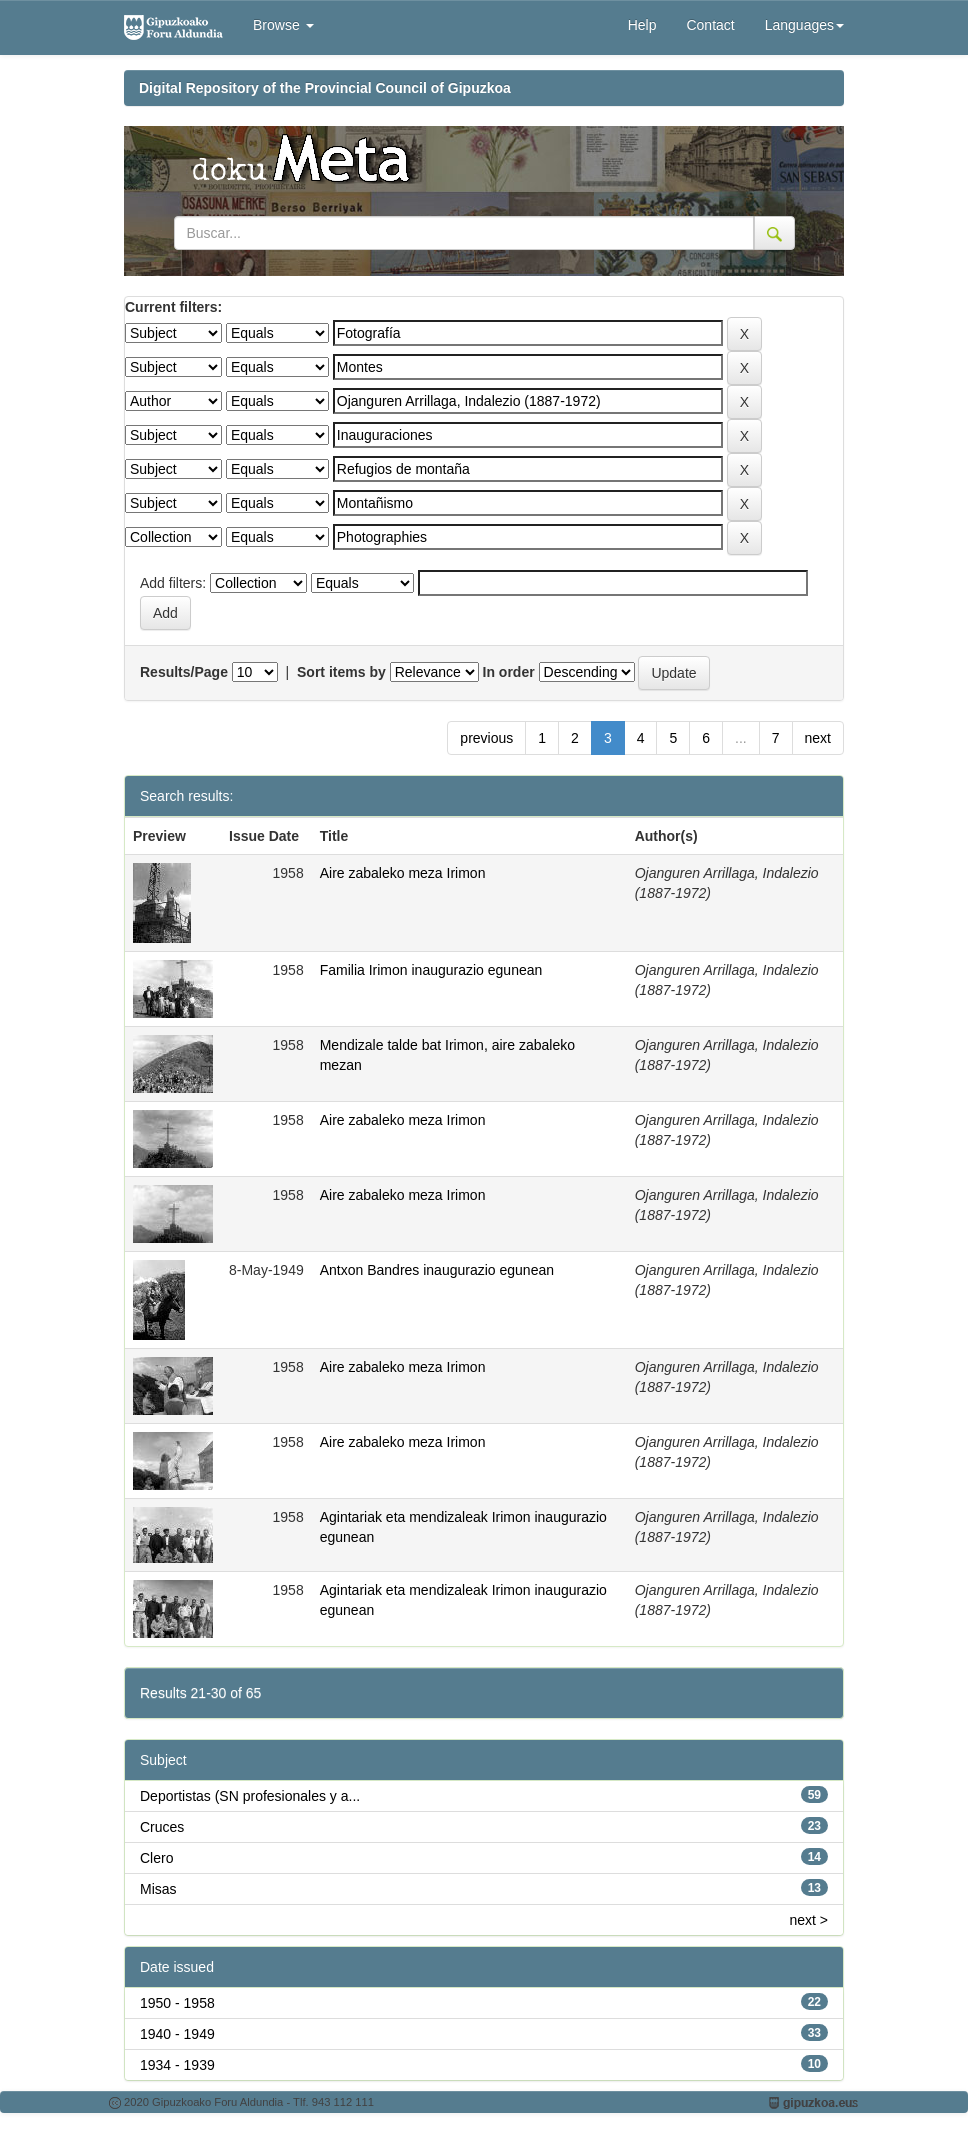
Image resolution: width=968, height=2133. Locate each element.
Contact (710, 25)
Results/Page (184, 672)
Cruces (162, 1827)
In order (509, 672)
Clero (156, 1858)
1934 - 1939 (177, 2065)
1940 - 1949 (177, 2034)
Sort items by (341, 672)
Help (642, 25)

-=-=-=-=-

Copy all the material above exactly, but skip each image.

Your solution -
Image resolution: width=968, height=2133. Locate each element.
Contact (710, 25)
Results/Page (184, 672)
Cruces (162, 1827)
In order (509, 672)
Clero (156, 1858)
1934 - 1939 (177, 2065)
1940 - 1949 (177, 2034)
Sort items by (341, 672)
Help (642, 25)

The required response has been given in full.